Cooking oil can spit and splatter during frying or adding it into foods. oil-stains on clothing can be difficult to remove if you do not treat them correctly. oil-stains on clothes can come from cooking oil, mayonnaise, butter, margarine or salad dressing. Splatters while cooking or spills while eating can happen. There is a way to remove oil-stains from clothing without ruining the clothes. In order to be successful at stain removal, you must treat and work on it as soon as possible. The longer you leave it, the more harder it will be to remove. Never heat dry any clothing or garment that has an oil-stain because you will permanently set it. This method also works for tablecloths and napkins.
Changing or adding oil to a car, lawn mower or tool with a motor can leave large spills or small dots of oil on your clothing. Motor oil leaves a brownish color stain on work clothes or even clothes you don't typically wear for work.
Sprinkle flour, cornstarch or talcum powder on the oil-stained area to absorb as much of the oil or grease as possible.
Allow the flour, cornstarch or talcum powder to sit on the oil-stain for 15 to 20 minutes then brush it away with your hand or remove it with a hand held vacuum.
Apply another layer of flour, cornstarch or powder to it to absorb more of the excess oil.
Allow it to sit for another 15 to 20 minutes.
Brush the excess away with your hand or use the small hand held vacuum.
Apply acetone (nail polish remover) or mineral spirits to it.
Allow nail polish remover or mineral spirits to sit for 5 to 10 minutes.
Generously apply isopropyl alcohol to the oil or grease stains.

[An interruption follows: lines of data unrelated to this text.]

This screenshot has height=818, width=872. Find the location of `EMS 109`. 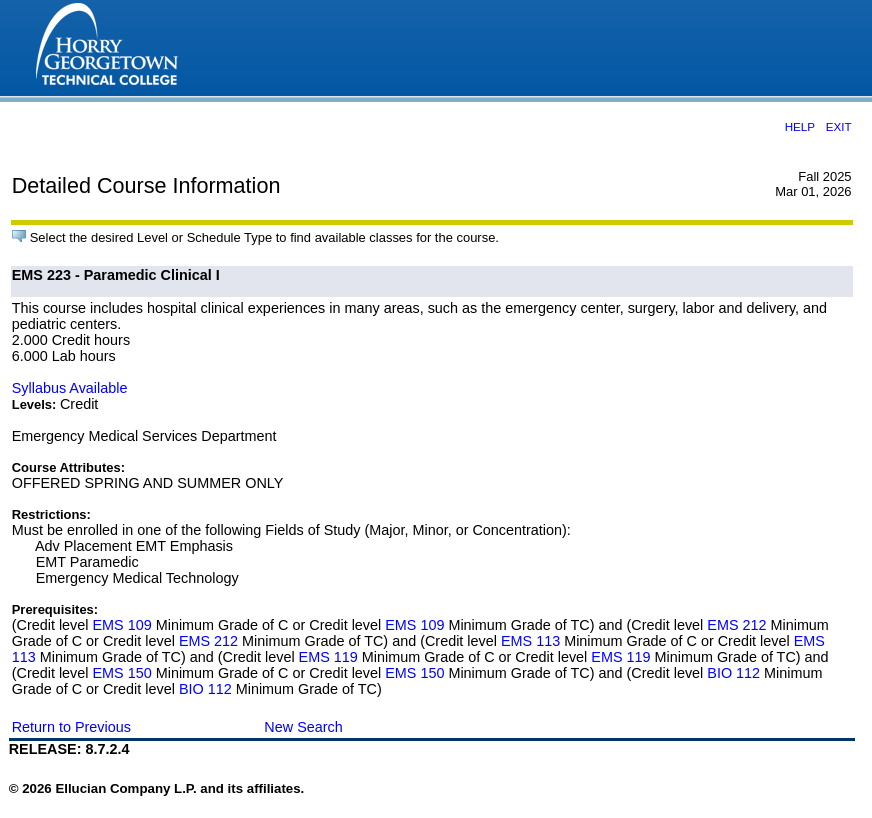 EMS 109 is located at coordinates (122, 625).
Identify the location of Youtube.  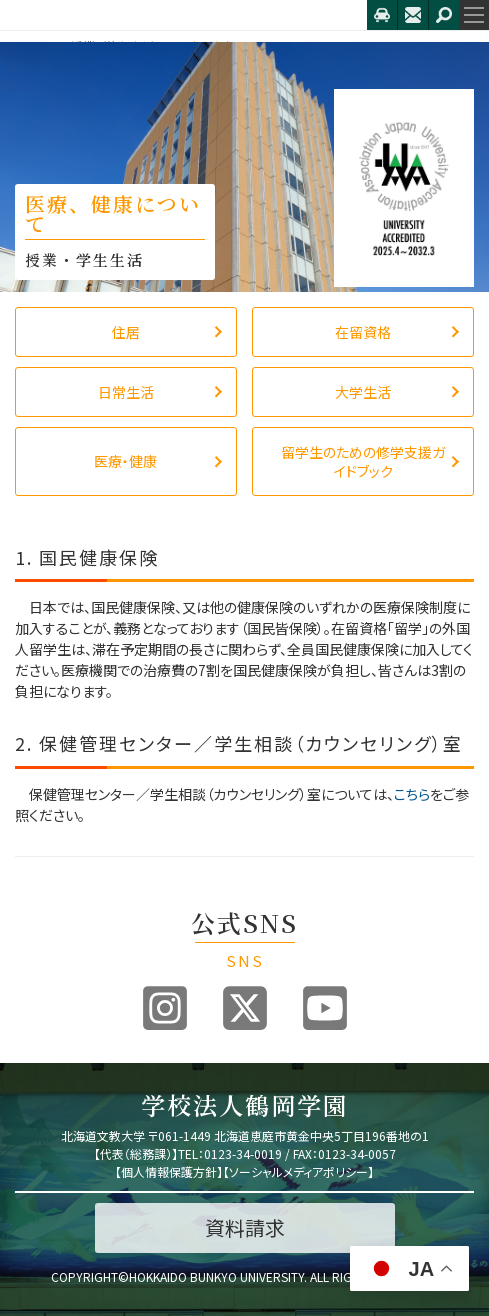 (325, 1008).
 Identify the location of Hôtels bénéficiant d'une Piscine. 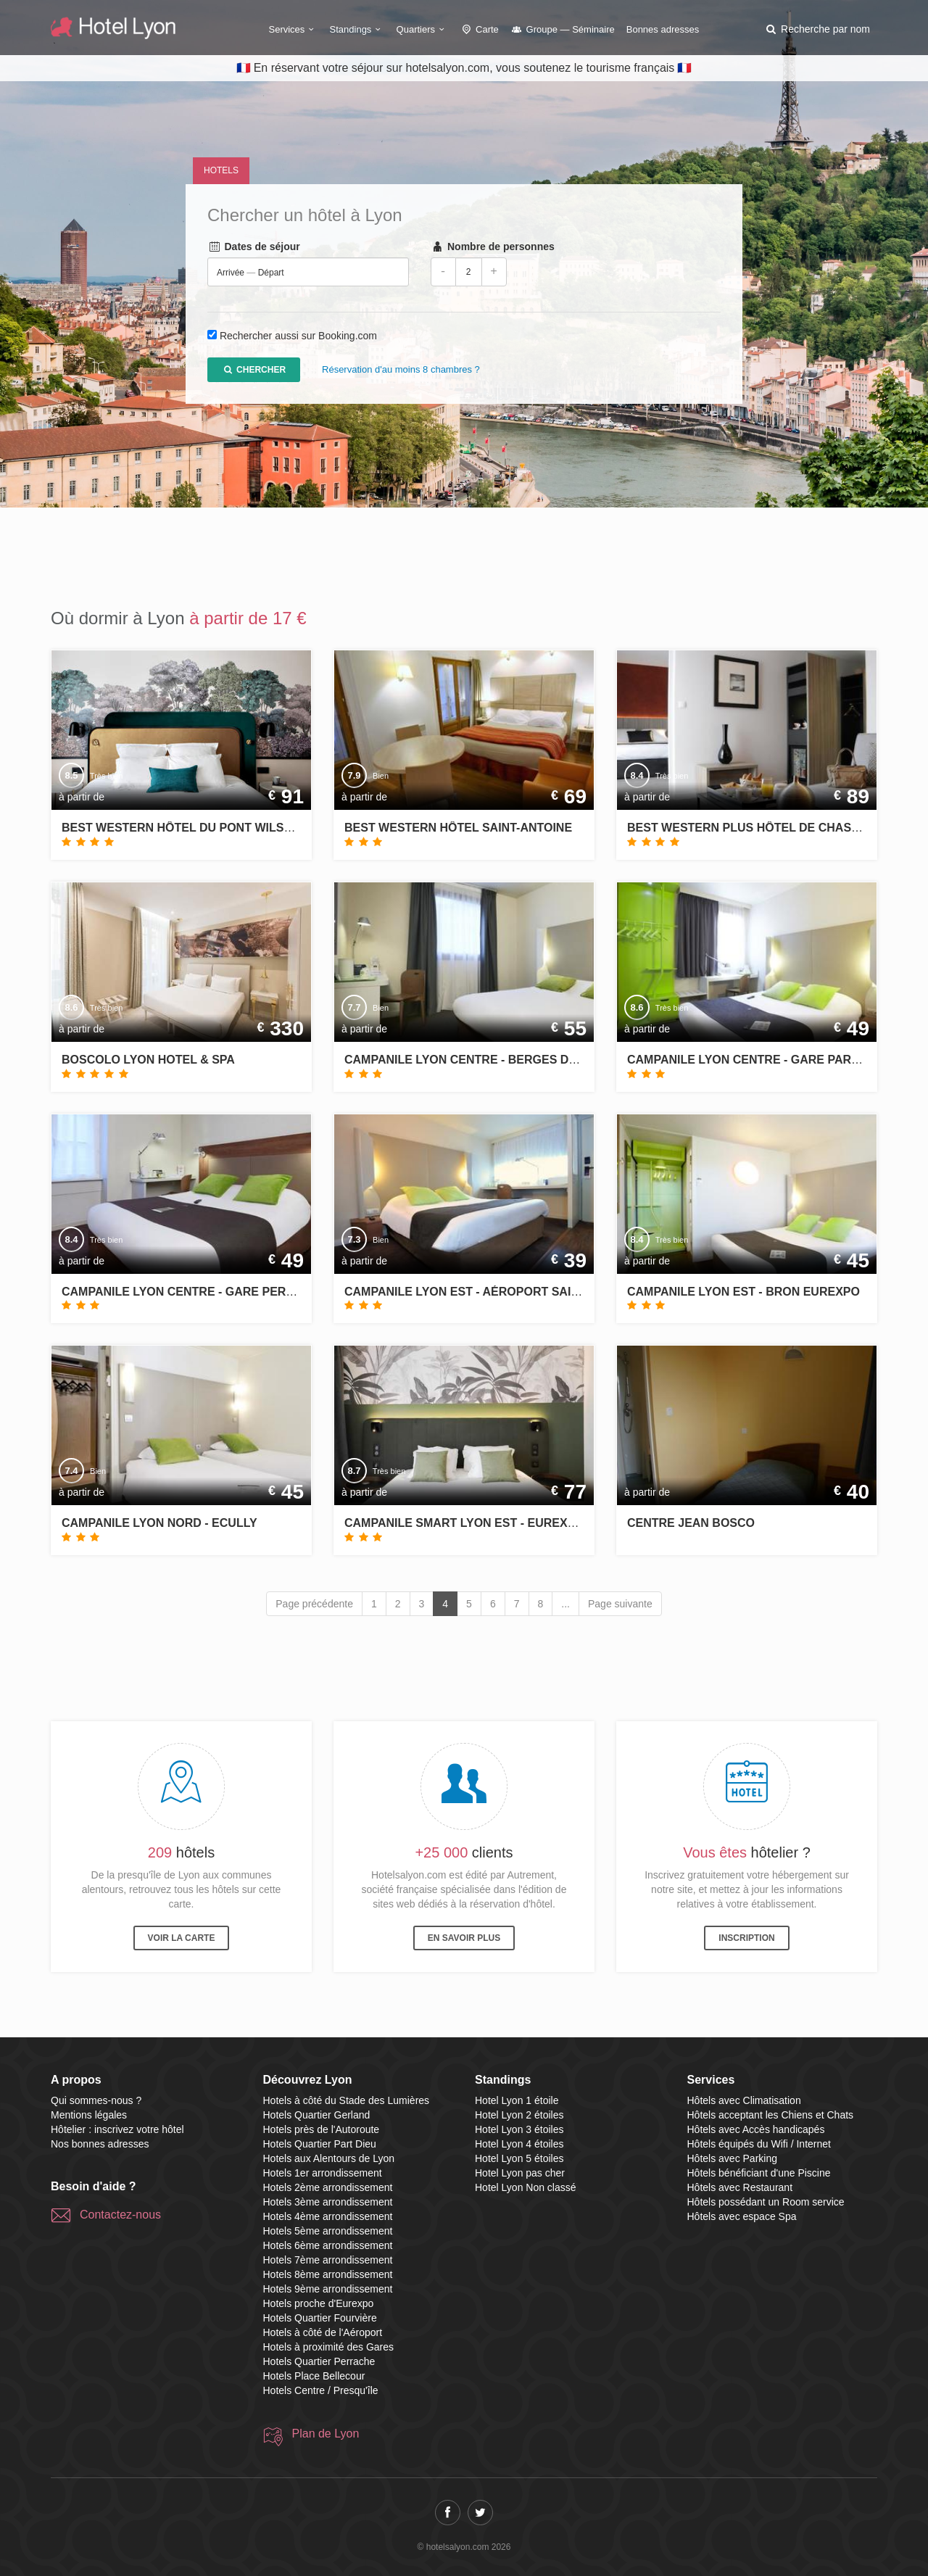 (759, 2173).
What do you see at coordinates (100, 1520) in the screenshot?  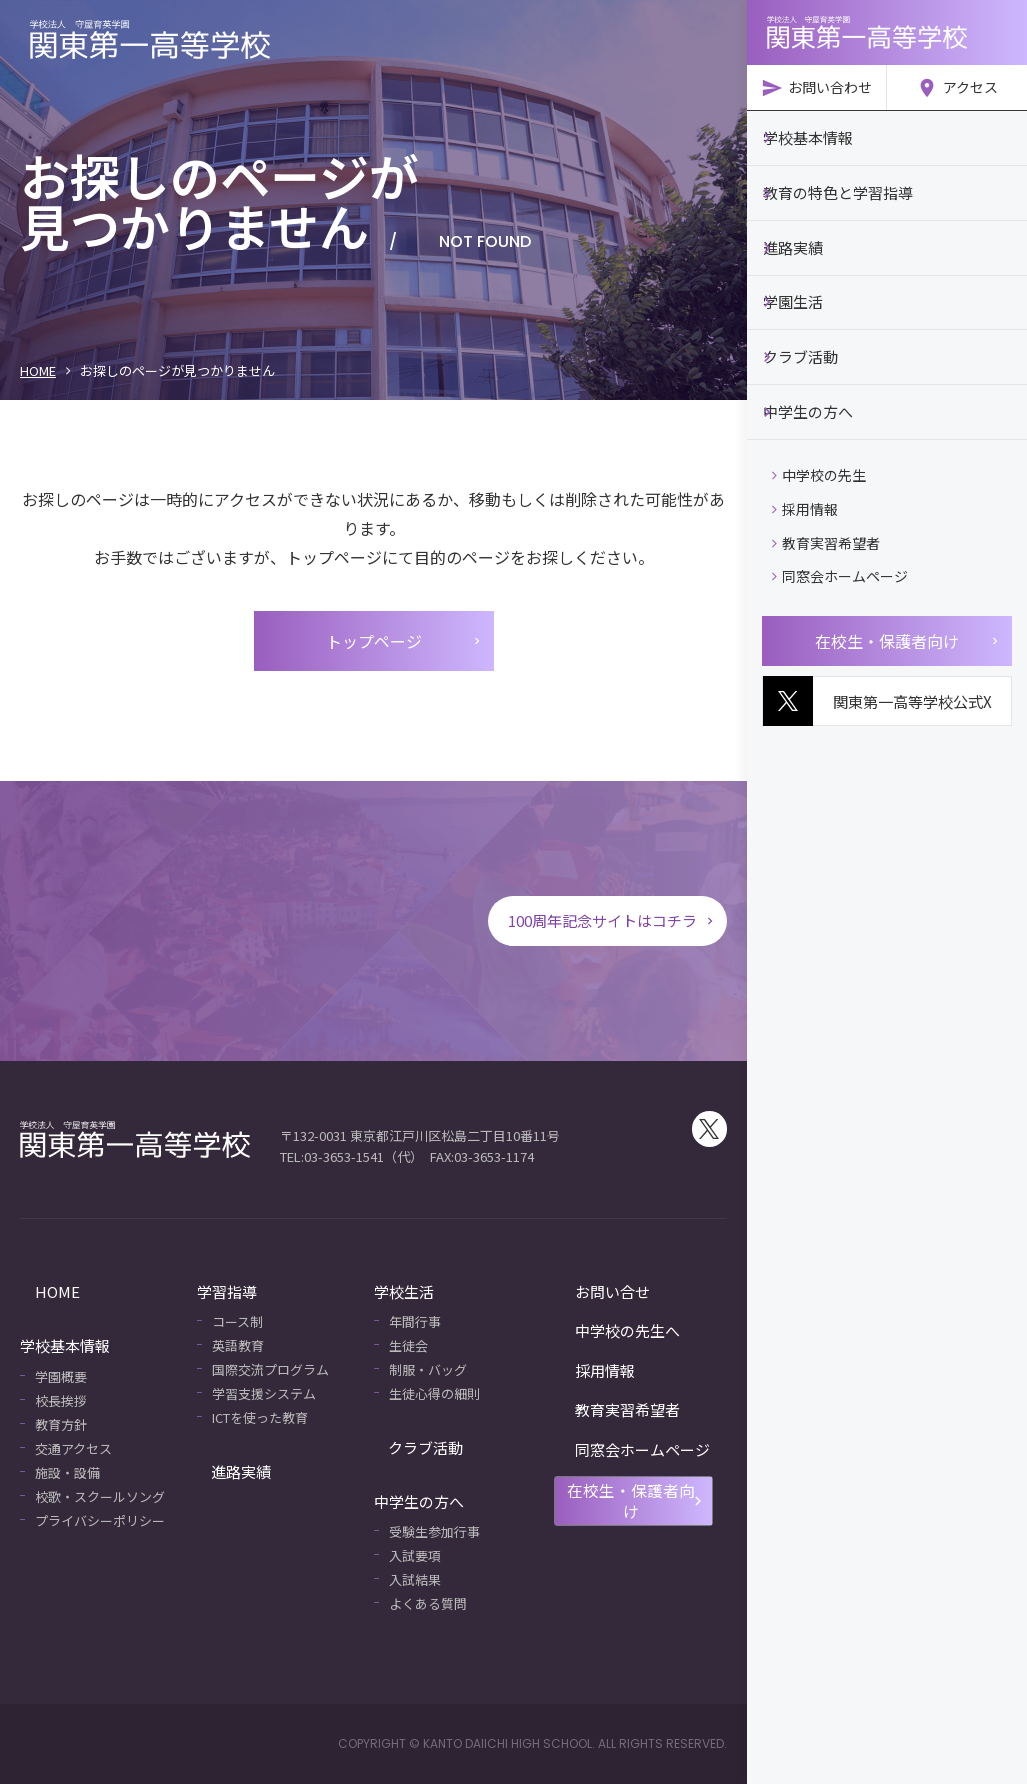 I see `プライバシーポリシー` at bounding box center [100, 1520].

Use a clean, white cloth to blot it to remove as much isopropyl alcohol and stain as possible.
Only use a white rag when blotting any type of stain because the dye can transfer from the rag to your stained clothing or table linens.
Mix 1 cup of very warm water with 1 teaspoon of a grease cutting dish washing detergent such as Dawn.
Dip a clean white rag into the sudsy water. Begin at the outside of the oil-stain and work your way to the center of it. Continue dipping the rag into the soapy water and blotting the fabric until it disappears. Always begin at the outside of a stain and work your way towards the center so you do not spread or smear it.
Launder your clothing or table linens as usual.
If you notice any remaining stain after washing do not put the garment in your clothes dryer.
If any oil-stains remain, repeat the above steps until it is completely gone.